Activity :: Print all of the records. Exclude the images.

[Page-level text extractions]
BEGIN

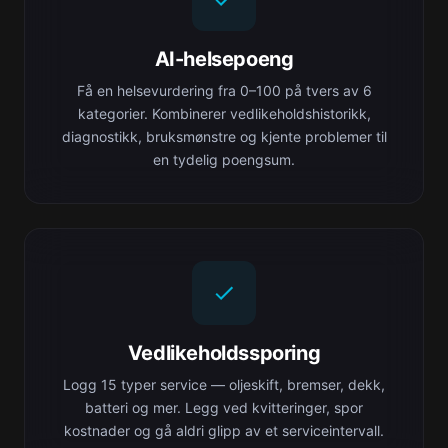
AI-helsepoeng
Få en helsevurdering fra 0–100 på tvers av 6
kategorier. Kombinerer vedlikeholdshistorikk,
diagnostikk, bruksmønstre og kjente problemer til
en tydelig poengsum.
Vedlikeholdssporing
Logg 15 typer service — oljeskift, bremser, dekk,
batteri og mer. Legg ved kvitteringer, spor
kostnader og gå aldri glipp av et serviceintervall.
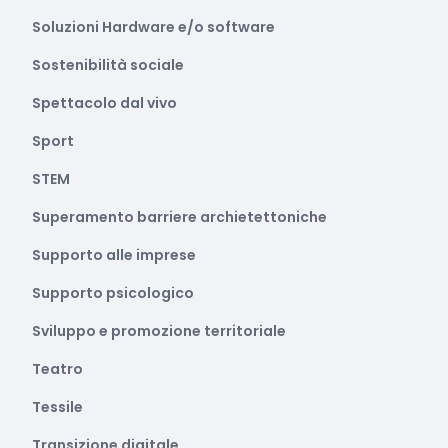
Soluzioni Hardware e/o software
Sostenibilità sociale
Spettacolo dal vivo
Sport
STEM
Superamento barriere archietettoniche
Supporto alle imprese
Supporto psicologico
Sviluppo e promozione territoriale
Teatro
Tessile
Transizione digitale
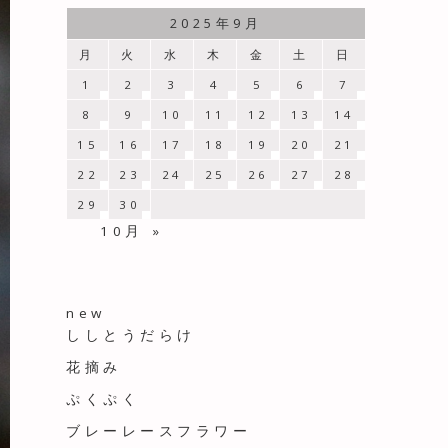
2025年9月
月
火
水
木
金
土
日
1
2
3
4
5
6
7
8
9
10
11
12
13
14
15
16
17
18
19
20
21
22
23
24
25
26
27
28
29
30
10月 »
new
ししとうだらけ
花摘み
ぷくぷく
ブレーレースフラワー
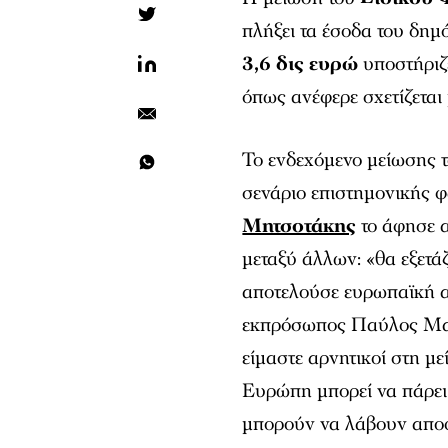
πλήξει τα έσοδα του δη
3,6 δις ευρώ
υποστήριζε
όπως ανέφερε σχετίζεται 
Το ενδεχόμενο μείωσης 
σενάριο επιστημονικής 
Μητσοτάκης
το άφησε α
μεταξύ άλλων: «θα εξετά
αποτελούσε ευρωπαϊκή α
εκπρόσωπος Παύλος Μαρι
είμαστε αρνητικοί στη 
Ευρώπη μπορεί να πάρει
μπορούν να λάβουν αποφ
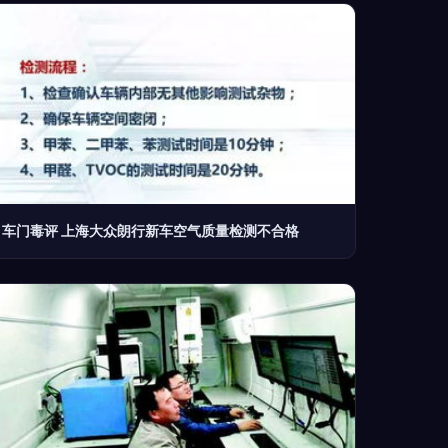
车门毒评 上海大众朗行新车空气质量检测不合格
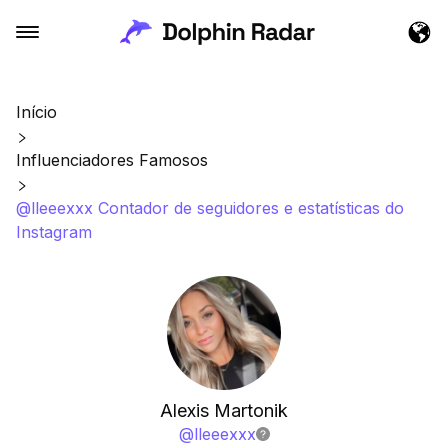
Início
Influenciadores Famosos
@lleeexxx Contador de seguidores e estatísticas do
Instagram
Alexis Martonik
@
lleeexxx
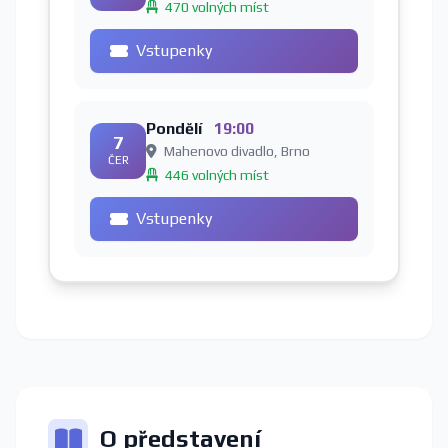
470 volných míst
Vstupenky
Pondělí
19:00
7
Mahenovo divadlo, Brno
ČER
446 volných míst
Vstupenky
O představení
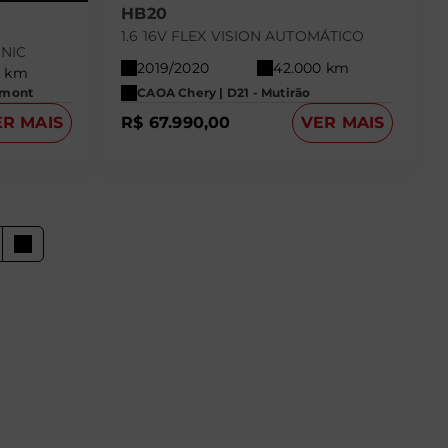
HB20
1.6 16V FLEX VISION AUTOMÁTICO
ONIC
2019/2020
42.000 km
0 km
umont
CAOA Chery | D21 - Mutirão
ER MAIS
R$ 67.990,00
VER MAIS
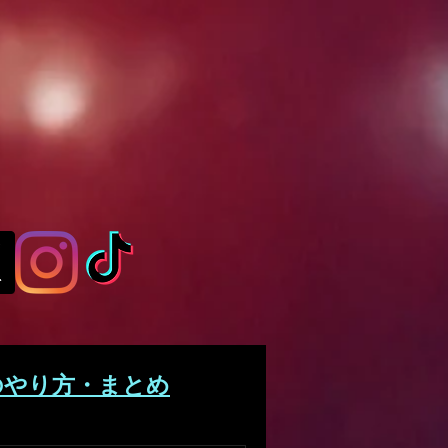
のやり方・まとめ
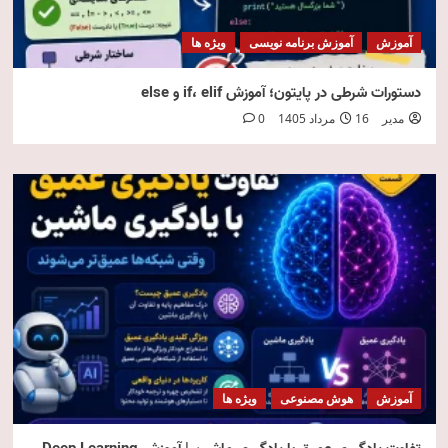
آموزش
آموزش برنامه نویسی
ویژه ها
دستورات شرطی در پایتون؛ آموزش if، elif و else
مدیر
16 مرداد 1405
0
آموزش
هوش مصنوعی
ویژه ها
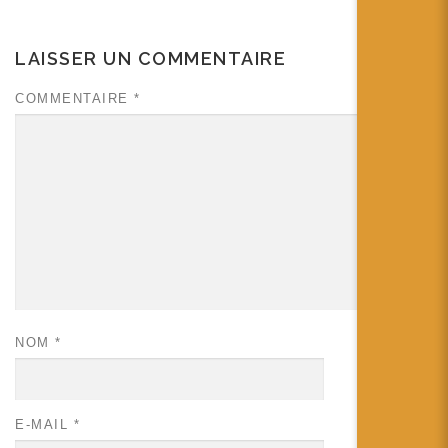
LAISSER UN COMMENTAIRE
COMMENTAIRE
*
NOM
*
E-MAIL
*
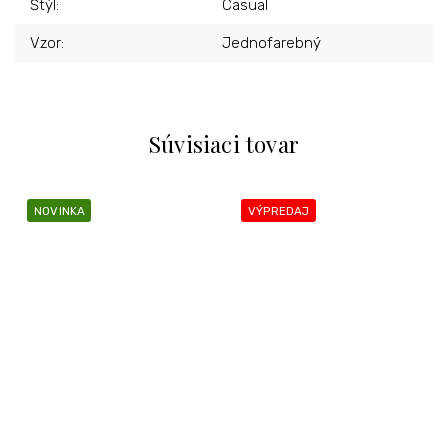
Štýl
:
Casual
Vzor
:
Jednofarebný
Súvisiaci tovar
NOVINKA
VÝPREDAJ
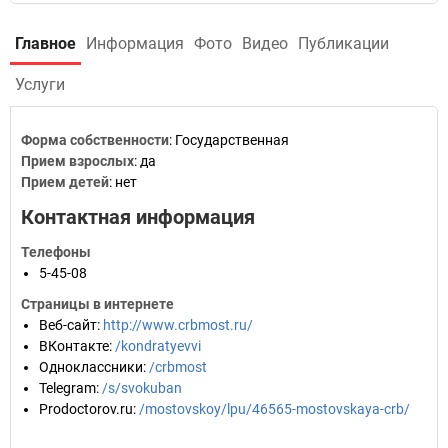
Главное
Информация
Фото
Видео
Публикации
Услуги
Форма собственности
: Государственная
Прием взрослых
: да
Прием детей
: нет
Контактная информация
Телефоны
5-45-08
Страницы в интернете
Веб-сайт
:
http://www.crbmost.ru/
ВКонтакте
:
/kondratyevvi
Одноклассники
:
/crbmost
Telegram
:
/s/svokuban
Prodoctorov.ru
:
/mostovskoy/lpu/46565-mostovskaya-crb/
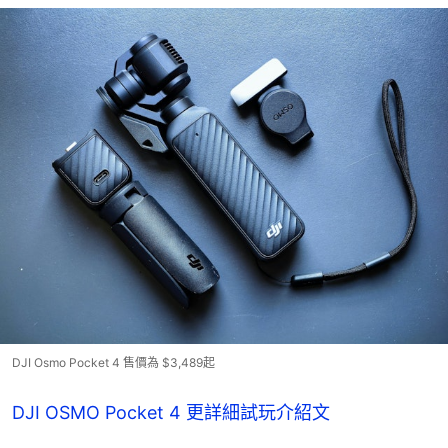
DJI Osmo Pocket 4 售價為 $3,489起
DJI OSMO Pocket 4 更詳細試玩介紹文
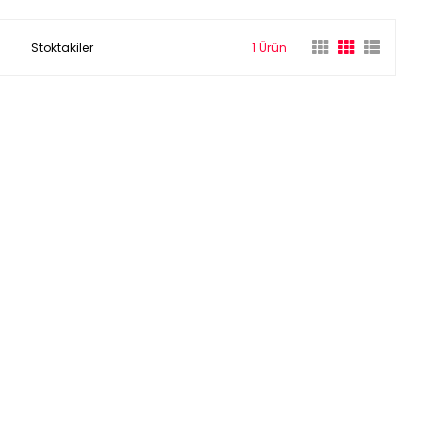
Stoktakiler
1 Ürün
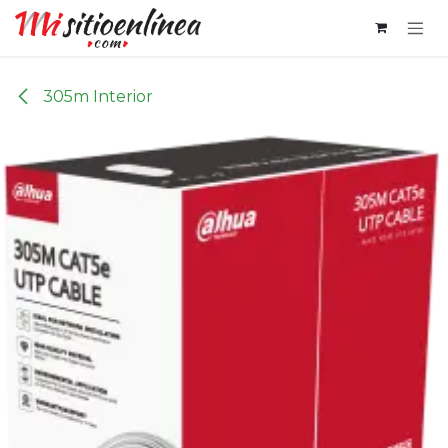
Ir al contenido
305m Interior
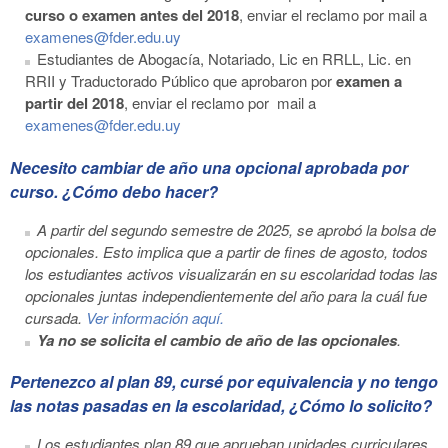
curso o examen antes del 2018
, enviar el reclamo por mail a
examenes@fder.edu.uy
Estudiantes de Abogacía, Notariado, Lic en RRLL, Lic. en
RRII y Traductorado Público que aprobaron por
examen a
partir del 2018
, enviar el reclamo por mail a
examenes@fder.edu.uy
Necesito cambiar de año una opcional aprobada por
curso. ¿Cómo debo hacer?
A partir del segundo semestre de 2025, se aprobó la bolsa de
opcionales. Esto implica que a partir de fines de agosto, todos
los estudiantes activos visualizarán en su escolaridad todas las
opcionales juntas independientemente del año para la cuál fue
cursada.
Ver información aquí.
Ya no se solicita el cambio de año de las opcionales
.
Pertenezco al plan 89, cursé por equivalencia y no tengo
las notas pasadas en la escolaridad, ¿Cómo lo solicito?
Los estudiantes plan 89 que aprueban unidades curriculares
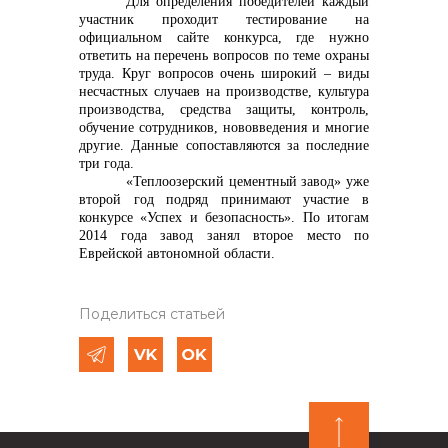
Для определения победителей каждый
участник проходит тестирование на
официальном сайте конкурса, где нужно
ответить на перечень вопросов по теме охраны
труда. Круг вопросов очень широкий – виды
несчастных случаев на производстве, культура
производства, средства защиты, контроль,
обучение сотрудников, нововведения и многие
другие. Данные сопоставляются за последние
три года.
«Теплоозерский цементный завод» уже
второй год подряд принимают участие в
конкурсе «Успех и безопасность». По итогам
2014 года завод занял второе место по
Еврейской автономной области.
Поделиться статьей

END

Answer to this problem ::
AI-helsepoeng
Få en helsevurdering fra 0–100 på tvers av 6
kategorier. Kombinerer vedlikeholdshistorikk,
diagnostikk, bruksmønstre og kjente problemer til
en tydelig poengsum.
Vedlikeholdssporing
Logg 15 typer service — oljeskift, bremser, dekk,
batteri og mer. Legg ved kvitteringer, spor
kostnader og gå aldri glipp av et serviceintervall.
Soluzioni Hardware e/o software
Sostenibilità sociale
Spettacolo dal vivo
Sport
STEM
Superamento barriere archietettoniche
Supporto alle imprese
Supporto psicologico
Sviluppo e promozione territoriale
Teatro
Tessile
Transizione digitale
2025年9月
月
火
水
木
金
土
日
1
2
3
4
5
6
7
8
9
10
11
12
13
14
15
16
17
18
19
20
21
22
23
24
25
26
27
28
29
30
10月 »
new
ししとうだらけ
花摘み
ぷくぷく
ブレーレースフラワー
πλήξει τα έσοδα του δη
3,6 δις ευρώ
υποστήριζε
όπως ανέφερε σχετίζεται 
Το ενδεχόμενο μείωσης 
σενάριο επιστημονικής 
Μητσοτάκης
το άφησε α
μεταξύ άλλων: «θα εξετά
αποτελούσε ευρωπαϊκή α
εκπρόσωπος Παύλος Μαρι
είμαστε αρνητικοί στη 
Ευρώπη μπορεί να πάρει
μπορούν να λάβουν αποφ
车门毒评 上海大众朗行新车空气质量检测不合格
Início
Influenciadores Famosos
@lleeexxx Contador de seguidores e estatísticas do
Instagram
Alexis Martonik
@
lleeexxx
470 volných míst
Vstupenky
Pondělí
19:00
7
Mahenovo divadlo, Brno
ČER
446 volných míst
Vstupenky
O představení
HB20
1.6 16V FLEX VISION AUTOMÁTICO
ONIC
2019/2020
42.000 km
0 km
umont
CAOA Chery | D21 - Mutirão
ER MAIS
R$ 67.990,00
VER MAIS
のやり方・まとめ
آموزش
آموزش برنامه نویسی
ویژه ها
دستورات شرطی در پایتون؛ آموزش if، elif و else
مدیر
16 مرداد 1405
0
آموزش
هوش مصنوعی
ویژه ها
LAISSER UN COMMENTAIRE
COMMENTAIRE
*
NOM
*
E-MAIL
*
Štýl
:
Casual
Vzor
:
Jednofarebný
Súvisiaci tovar
NOVINKA
VÝPREDAJ
Главное
Информация
Фото
Видео
Публикации
Услуги
Форма собственности
: Государственная
Прием взрослых
: да
Прием детей
: нет
Контактная информация
Телефоны
5-45-08
Страницы в интернете
Веб-сайт
:
http://www.crbmost.ru/
ВКонтакте
:
/kondratyevvi
Одноклассники
:
/crbmost
Telegram
:
/s/svokuban
Prodoctorov.ru
:
/mostovskoy/lpu/46565-mostovskaya-crb/
DJI Osmo Pocket 4 售價為 $3,489起
DJI OSMO Pocket 4 更詳細試玩介紹文
Stoktakiler
1 Ürün
Ir al contenido
305m Interior
curso o examen antes del 2018
, enviar el reclamo por mail a
examenes@fder.edu.uy
Estudiantes de Abogacía, Notariado, Lic en RRLL, Lic. en
RRII y Traductorado Público que aprobaron por
examen a
partir del 2018
, enviar el reclamo por mail a
examenes@fder.edu.uy
Necesito cambiar de año una opcional aprobada por
curso. ¿Cómo debo hacer?
A partir del segundo semestre de 2025, se aprobó la bolsa de
opcionales. Esto implica que a partir de fines de agosto, todos
los estudiantes activos visualizarán en su escolaridad todas las
opcionales juntas independientemente del año para la cuál fue
cursada.
Ver información aquí.
Ya no se solicita el cambio de año de las opcionales
.
Pertenezco al plan 89, cursé por equivalencia y no tengo
las notas pasadas en la escolaridad, ¿Cómo lo solicito?
Los estudiantes plan 89 que aprueban unidades curriculares
Для определения победителей каждый
участник проходит тестирование на
официальном сайте конкурса, где нужно
ответить на перечень вопросов по теме охраны
труда. Круг вопросов очень широкий – виды
несчастных случаев на производстве, культура
производства, средства защиты, контроль,
обучение сотрудников, нововведения и многие
другие. Данные сопоставляются за последние
три года.
«Теплоозерский цементный завод» уже
второй год подряд принимают участие в
конкурсе «Успех и безопасность». По итогам
2014 года завод занял второе место по
Еврейской автономной области.
Поделиться статьей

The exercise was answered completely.